Les retraités qui touchent plus de 1 200 euros par mois sont considérés comme suffisamment “aisés” par le gouvernement pour justifier un alourdissement de la CSG sur leurs pensions. Des propos et des mesures qui passent mal, à Vénissieux aussi. Témoignages.

Les retraités qui touchent plus de 1 200 euros par mois sont considérés comme suffisamment “aisés” par le gouvernement pour justifier un alourdissement de la CSG sur leurs pensions, tandis que plane la menace d’une baisse des retraites complémentaires. Des propos et des mesures qui passent mal, à Vénissieux aussi.

Hausse de la CSG le 1er janvier prochain, baisse probable des retraites complémentaires, pensions gelées depuis 2013, suppression de la demi-part des veuves, fiscalisation de la majoration de pension attribuée aux personnes ayant élevé trois enfants, contribution additionnelle de solidarité… “On nous prend pour des vaches à lait !” s’insurge Colette, 69 ans. Croisée à la Part-Dieu lors de la manifestation du 16 novembre contre la “loi travail XXL”, cette ancienne employée de bureau à RVI ne décolère pas. “C’est trop facile de nous faire les poches sous prétexte que les papys-mamies ne descendent pas en masse dans la rue, et c’est dégueulasse de nous accuser d’être riches et égoïstes !” Une allusion à plusieurs déclarations qui passent mal, très mal, auprès de nombreux seniors.

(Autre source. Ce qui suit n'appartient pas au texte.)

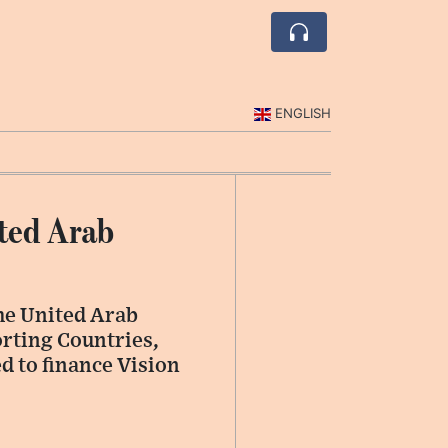
ENGLISH
ited Arab
the United Arab
rting Countries,
ed to finance Vision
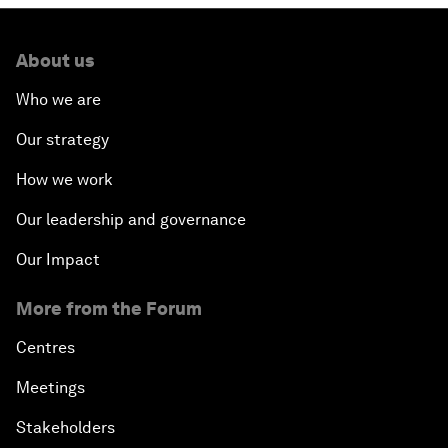
About us
Who we are
Our strategy
How we work
Our leadership and governance
Our Impact
More from the Forum
Centres
Meetings
Stakeholders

Un effort pour les jeunes…

Le 7 juin, le Premier ministre Édouard Philippe annonçait que l’augmentation de 1,7 % de la CSG (*) concernerait 60 % des personnes touchant une pension supérieure à 1 200 euros par mois, les qualifiant de “retraités aisés”. Fin août, le président de la République justifiait à la fois la ponction, la cible et les termes : “Les pauvres d’aujourd’hui sont souvent moins les retraités que les jeunes. Je leur demande donc, pour les plus aisés, un effort.” Un appel à la solidarité intergénérationnelle, lancé pile au moment de l’annonce de la suppression de l’impôt sur la fortune, qui ne tient pas la route. “Laisser supposer que les retraités soient un peu moins riches pour que les jeunes soient un peu moins pauvres, ça procède d’une rhétorique bien dangereuse et fort approximative”, analyse ainsi le journaliste des Échos, Gilles Bridier.

Indignés plus qu’aisés

André, 72 ans, ancien de la fonction publique hospitalière et locataire dans le centre-ville, ne dit pas autre chose. “C’est vrai que certains salaires sont inférieurs à nos retraites, mais les actifs devraient aussi manifester leur mécontentement, c’est de leur avenir qu’il s’agit. Taper sur les retraités, ça ne date pas d’hier, ce qui est nouveau, c’est qu’on est en train de devenir les variables d’ajustement des politiques publiques.” Autre profil, mais même indignation chez Monique, 68 ans. Propriétaire, avec son mari, d’un appartement au Moulin-à-Vent, elle n’arrive pas à avaler la hausse de la CSG. “Avec mon époux, nous gagnons un peu moins de 3 000 euros par mois. Je ne devrais pas me plaindre, mais cet argent on ne l’a pas volé. On a travaillé dur, tout en élevant nos quatre enfants. Et qu’on ne vienne pas nous donner des leçons de solidarité entre générations : notre dernier fils a terminé ses études mais ne trouve pas de travail en CDI. Entre deux CDD, nous l’aidons, c’est normal. Et puis, il y a les quatre petits-enfants, on les gâte. La hausse de la CSG, va nous faire perdre environ 600 euros par an. C’est beaucoup trop.”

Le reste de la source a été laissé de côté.